◆ Your assignment: Wherever "with" appears in a line of the listing, that line should be returned.

___ Supplied data

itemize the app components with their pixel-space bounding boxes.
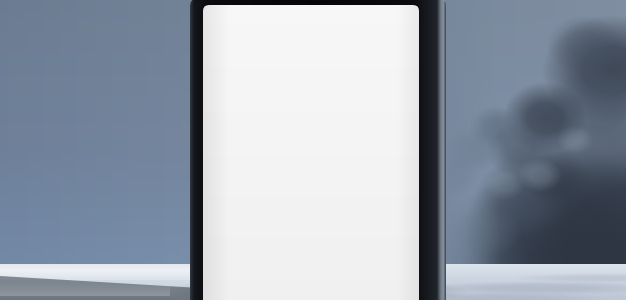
button[interactable]: Tablet mockup standing on a desk	[0, 0, 626, 300]
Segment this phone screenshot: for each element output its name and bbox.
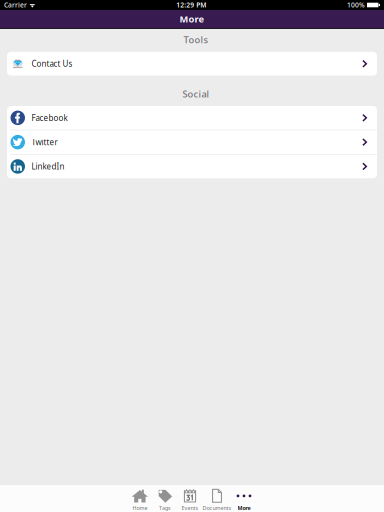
- button[interactable]: Twitter: [7, 130, 377, 154]
- staticText: Tags: [159, 504, 171, 512]
- button[interactable]: Tags: [152, 489, 178, 512]
- staticText: Social: [182, 88, 210, 100]
- staticText: 100%: [347, 1, 365, 10]
- staticText: More: [238, 504, 250, 512]
- staticText: Facebook: [32, 112, 68, 123]
- staticText: Events: [182, 504, 198, 512]
- staticText: Twitter: [32, 137, 58, 147]
- button[interactable]: LinkedIn: [7, 155, 377, 178]
- button[interactable]: More: [232, 489, 256, 512]
- staticText: Documents: [202, 504, 232, 512]
- staticText: Carrier: [4, 1, 27, 10]
- staticText: Contact Us: [32, 58, 72, 69]
- staticText: Tools: [184, 34, 208, 46]
- button[interactable]: Documents: [202, 489, 232, 512]
- button[interactable]: Contact Us: [7, 52, 377, 76]
- staticText: LinkedIn: [32, 161, 64, 172]
- button[interactable]: Facebook: [7, 106, 377, 130]
- staticText: Home: [132, 504, 148, 512]
- staticText: 12:29 PM: [176, 1, 206, 10]
- button[interactable]: Home: [128, 489, 152, 512]
- button[interactable]: Events: [178, 489, 202, 512]
- staticText: More: [180, 13, 204, 25]
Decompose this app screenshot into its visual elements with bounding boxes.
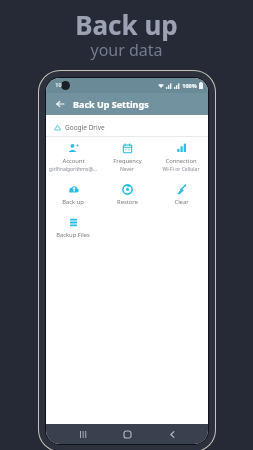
button[interactable]: Back bbox=[52, 96, 68, 112]
staticText: 10 bbox=[55, 81, 62, 88]
staticText: Clear bbox=[174, 198, 189, 206]
button[interactable]: Google Drive bbox=[46, 120, 208, 134]
staticText: Wi-Fi or Cellular bbox=[156, 166, 206, 173]
staticText: Never bbox=[102, 166, 152, 173]
button[interactable]: Account bbox=[46, 141, 100, 175]
staticText: Frequency bbox=[113, 157, 142, 165]
button[interactable]: Backup Files bbox=[46, 215, 100, 241]
button[interactable]: Restore bbox=[100, 182, 154, 208]
staticText: 100% bbox=[182, 82, 197, 89]
staticText: Back up bbox=[75, 7, 178, 42]
staticText: Back Up Settings bbox=[73, 98, 149, 110]
staticText: Account bbox=[62, 157, 85, 165]
button[interactable]: Back up bbox=[46, 182, 100, 208]
staticText: your data bbox=[90, 39, 163, 61]
button[interactable]: Home bbox=[119, 426, 135, 442]
staticText: Google Drive bbox=[65, 123, 105, 132]
button[interactable]: Recents bbox=[75, 426, 91, 442]
staticText: Restore bbox=[117, 198, 138, 206]
staticText: Connection bbox=[165, 157, 197, 165]
button[interactable]: Back bbox=[164, 426, 180, 442]
button[interactable]: Connection bbox=[154, 141, 208, 175]
button[interactable]: Clear bbox=[154, 182, 208, 208]
staticText: girlfinalgorithms@... bbox=[48, 166, 98, 173]
staticText: Backup Files bbox=[56, 231, 90, 239]
button[interactable]: Frequency bbox=[100, 141, 154, 175]
staticText: Back up bbox=[62, 198, 84, 206]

______

◆ Solved problem:
itemize the app components with their pixel-space bounding boxes.
Decompose this app screenshot into its visual elements with bounding boxes.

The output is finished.